- What you should do
As you print the data below, keep every line exactly as it is and leave the images behind.

------------------------------

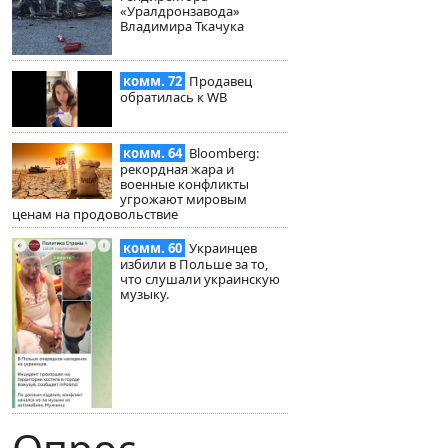
«Уралдронзавода»
Владимира Ткачука
комм. 72
Продавец
обратилась к WB
комм. 64
Bloomberg:
рекордная жара и
военные конфликты
угрожают мировым
ценам на продовольствие
комм. 60
Украинцев
избили в Польше за то,
что слушали украинскую
музыку.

------------------------------

- Written solution
«Уралдронзавода»
Владимира Ткачука
комм. 72
Продавец
обратилась к WB
комм. 64
Bloomberg:
рекордная жара и
военные конфликты
угрожают мировым
ценам на продовольствие
комм. 60
Украинцев
избили в Польше за то,
что слушали украинскую
музыку.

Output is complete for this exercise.